Но если из его кармана и должен был появиться коричневый бумажный пакет, то пока никакие признаки об этом не свидетельствовали; вместо этого Эйдан по-дружески положил мне руку на плечо и пригласил отобедать, заметив, что нам необходимо получше узнать друг друга накануне знаменательного события. Отказаться я не мог, и мы очутились в ресторане в центре города, где его знали по имени, и тотчас позаботились, чтобы мы заняли удобный столик, и подали его обычный напиток прежде, чем он сделал заказ. Небрежно осведомившись о моей работе и наших пробежках, отец Анджелы с увлечением изложил мини-автобиографию, чтобы дать мне понять, что он всего добился сам, начал с нуля и ничем не гнушался, выбиваясь в люди. Мне стало очень неловко, когда Эйдан заявил, что вырос в доме, похожем на тот, в котором до сих пор обитали мои родители, недвусмысленно намекнув, что если бы они тоже ничем не гнушались, то, подобно ему, нажили бы золотые горы.
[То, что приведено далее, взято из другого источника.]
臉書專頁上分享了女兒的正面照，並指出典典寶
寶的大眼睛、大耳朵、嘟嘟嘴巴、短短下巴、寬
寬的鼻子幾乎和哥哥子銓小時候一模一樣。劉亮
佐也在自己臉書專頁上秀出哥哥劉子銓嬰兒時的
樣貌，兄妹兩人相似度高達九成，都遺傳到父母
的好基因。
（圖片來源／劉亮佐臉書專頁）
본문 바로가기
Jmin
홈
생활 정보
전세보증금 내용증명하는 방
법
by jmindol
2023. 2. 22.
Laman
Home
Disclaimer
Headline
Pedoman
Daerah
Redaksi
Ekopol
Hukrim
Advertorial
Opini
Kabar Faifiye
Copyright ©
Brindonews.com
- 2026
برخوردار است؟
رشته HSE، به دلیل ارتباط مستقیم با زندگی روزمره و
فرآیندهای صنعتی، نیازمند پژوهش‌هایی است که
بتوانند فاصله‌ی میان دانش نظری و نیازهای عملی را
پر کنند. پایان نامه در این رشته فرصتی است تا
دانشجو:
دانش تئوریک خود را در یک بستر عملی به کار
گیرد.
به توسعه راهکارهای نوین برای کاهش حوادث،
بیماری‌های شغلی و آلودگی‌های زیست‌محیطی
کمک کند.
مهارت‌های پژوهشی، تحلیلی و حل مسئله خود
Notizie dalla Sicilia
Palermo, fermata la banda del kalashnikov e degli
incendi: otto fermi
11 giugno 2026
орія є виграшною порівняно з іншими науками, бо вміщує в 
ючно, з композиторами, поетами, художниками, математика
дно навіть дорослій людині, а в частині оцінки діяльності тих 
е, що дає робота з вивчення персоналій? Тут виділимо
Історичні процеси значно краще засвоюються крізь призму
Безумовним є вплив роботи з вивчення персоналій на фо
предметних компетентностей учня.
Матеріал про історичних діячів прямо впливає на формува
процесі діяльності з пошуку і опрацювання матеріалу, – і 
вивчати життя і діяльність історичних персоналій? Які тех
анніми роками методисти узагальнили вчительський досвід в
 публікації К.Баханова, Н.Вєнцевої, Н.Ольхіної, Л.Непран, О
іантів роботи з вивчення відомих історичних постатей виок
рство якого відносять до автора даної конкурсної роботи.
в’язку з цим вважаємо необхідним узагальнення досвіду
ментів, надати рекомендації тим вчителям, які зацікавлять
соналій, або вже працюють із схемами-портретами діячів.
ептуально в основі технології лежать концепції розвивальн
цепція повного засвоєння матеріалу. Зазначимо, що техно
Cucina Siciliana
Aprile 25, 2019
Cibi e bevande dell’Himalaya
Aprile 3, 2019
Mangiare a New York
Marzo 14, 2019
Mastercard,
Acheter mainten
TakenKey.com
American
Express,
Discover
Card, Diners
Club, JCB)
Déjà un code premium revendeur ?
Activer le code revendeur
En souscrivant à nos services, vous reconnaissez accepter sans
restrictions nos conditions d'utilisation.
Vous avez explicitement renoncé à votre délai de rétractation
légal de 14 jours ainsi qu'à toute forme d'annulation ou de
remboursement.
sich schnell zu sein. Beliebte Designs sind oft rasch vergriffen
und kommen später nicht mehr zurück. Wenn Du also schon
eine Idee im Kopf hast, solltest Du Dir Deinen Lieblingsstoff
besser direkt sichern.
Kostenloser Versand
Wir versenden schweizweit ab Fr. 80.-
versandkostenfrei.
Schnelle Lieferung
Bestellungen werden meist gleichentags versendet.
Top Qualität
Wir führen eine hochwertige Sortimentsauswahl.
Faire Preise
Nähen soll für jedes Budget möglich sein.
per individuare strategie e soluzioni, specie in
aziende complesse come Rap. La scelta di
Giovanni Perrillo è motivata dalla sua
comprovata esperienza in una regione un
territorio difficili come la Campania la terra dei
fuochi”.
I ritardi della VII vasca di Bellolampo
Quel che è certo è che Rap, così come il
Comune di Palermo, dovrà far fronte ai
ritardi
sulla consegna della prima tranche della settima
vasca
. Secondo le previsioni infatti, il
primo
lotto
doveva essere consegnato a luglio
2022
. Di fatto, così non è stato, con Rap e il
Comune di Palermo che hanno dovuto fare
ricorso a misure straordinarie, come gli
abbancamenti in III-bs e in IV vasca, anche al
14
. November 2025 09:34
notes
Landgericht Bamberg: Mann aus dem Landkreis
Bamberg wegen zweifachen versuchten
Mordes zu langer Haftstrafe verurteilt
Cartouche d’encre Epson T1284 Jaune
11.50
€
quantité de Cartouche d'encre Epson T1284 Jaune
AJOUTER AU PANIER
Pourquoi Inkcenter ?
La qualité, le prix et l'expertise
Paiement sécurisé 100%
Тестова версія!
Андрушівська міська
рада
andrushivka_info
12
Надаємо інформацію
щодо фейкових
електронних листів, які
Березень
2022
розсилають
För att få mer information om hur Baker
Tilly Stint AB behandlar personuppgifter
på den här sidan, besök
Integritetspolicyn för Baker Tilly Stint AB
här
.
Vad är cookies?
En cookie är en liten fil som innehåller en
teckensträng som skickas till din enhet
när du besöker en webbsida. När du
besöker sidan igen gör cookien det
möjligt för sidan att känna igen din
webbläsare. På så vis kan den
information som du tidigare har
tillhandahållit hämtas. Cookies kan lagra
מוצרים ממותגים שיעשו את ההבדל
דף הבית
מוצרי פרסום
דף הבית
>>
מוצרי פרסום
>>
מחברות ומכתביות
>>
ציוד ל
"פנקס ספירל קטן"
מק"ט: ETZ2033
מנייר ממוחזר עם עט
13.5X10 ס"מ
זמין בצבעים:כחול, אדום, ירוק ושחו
Я уклончиво кивал и дожидался, когда же на столе появится коричневый бумажный пакет. Это произошло между основным блюдом и десертом, предваряя вопрос Эйдана о том, кем я вижу себя через десять лет; после того, как мне удалось избежать хоть сколько-нибудь осмысленного ответа, отец Анджелы предложил мне работу. У него появилась возможность приобрести определенный портфель городской недвижимости, и он решил, что мы с Анджелой идеально подходим для управления им. Я понятия не имел, что такое управление портфелем недвижимости, и не жаждал это выяснять, но, прежде чем мне было позволено высказаться, мой собеседник настоял, чтобы я должным образом обдумал данное предложение, обсудил его с Анджелой и только после этого явился к нему с готовым ответом.